**THE PROBLEM**
Find and copy each line in the material below where the string "your" occurs.

**PROVIDED DATA**
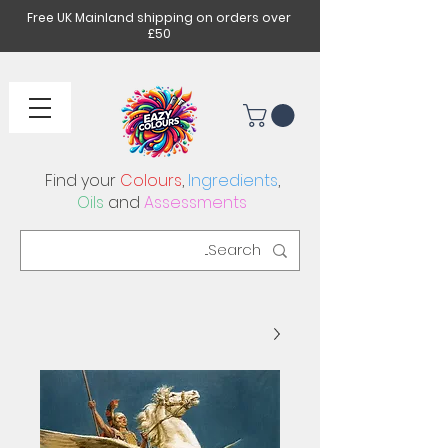
Free UK Mainland shipping on orders over
£50
Find your
Colours
,
Ingredients
,
Oils
and
Assessments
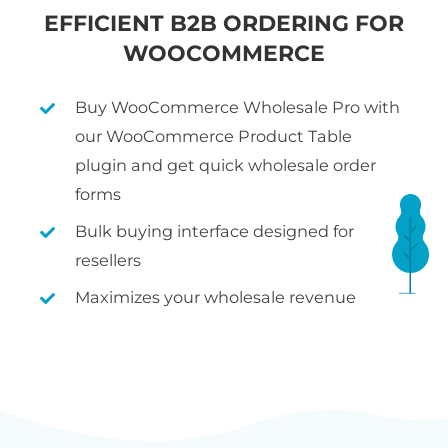
EFFICIENT B2B ORDERING FOR
WOOCOMMERCE
Buy WooCommerce Wholesale Pro with
our WooCommerce Product Table
plugin and get quick wholesale order
forms
Bulk buying interface designed for
resellers
Maximizes your wholesale revenue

**ANSWER TO THIS TASK**
Find your
Maximizes your wholesale revenue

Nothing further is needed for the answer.